A History of British Butterflies.
With seventy-one coloured plates.
London, Groombridge and Sons, 1865
The Reverend Francis Orpen Morris (1810-1893) was 'A man of seemingly boundless energy' who 'engaged in numerous parish and literary pursuits'. 'Of all his publications, Morris was perhaps best known for his voluminous, illustrated books on natural history. His collaboration with the Driffield woodblock colour printer Benjamin Fawcett in the production of Bible Natural History (1849–50) was followed by the successful six-volume History of British Birds, initially issued in monthly parts over seven and a half years, beginning in June 1850, A Natural History of the Nests and Eggs of British Birds (1853–6), A History of British Butterflies (1853), and County Seats of the Noblemen and Gentlemen of Great Britain and Ireland (1866–80)... He also supported the causes of bird protectionism and anti-vivisectionism—in a rare absence from his parish he travelled to London to give evidence before the select committee on wild birds protection on 26 June 1873. He was instrumental in establishing the Plumage League in 1885, and he was one of the earliest members of the Selbourne League, which was created in December of the same year. In 1888 the government acknowledged his work as a naturalist with the award of a civil-list pension of £100 per annum.' (Oxford Dictionary of National Biography).

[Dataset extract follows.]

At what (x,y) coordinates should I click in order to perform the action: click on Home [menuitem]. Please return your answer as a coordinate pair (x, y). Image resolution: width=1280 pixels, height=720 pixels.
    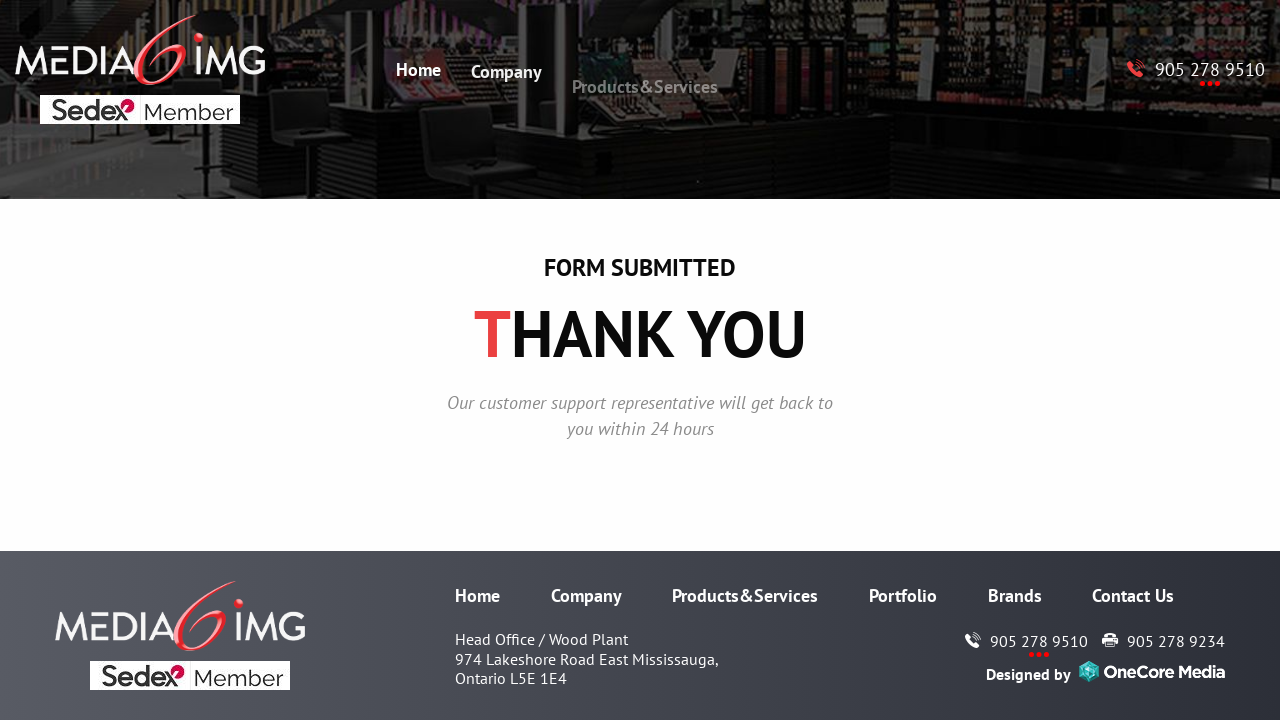     Looking at the image, I should click on (418, 69).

4to; hand-coloured frontispiece and 70 plates, 2 engraved plates, contents a little toned with occasional spotting; late 19th-century dark green crushed morocco, spine elaborately gilt in compartments, gilt floral roll to boards, marbled endpapers, all edges gilt, spine tanned, boards a little rubbed and dulled, a very good copy; 168pp and 29pp supplement on entomological practice.
Freeman, British Natural History Books 2672.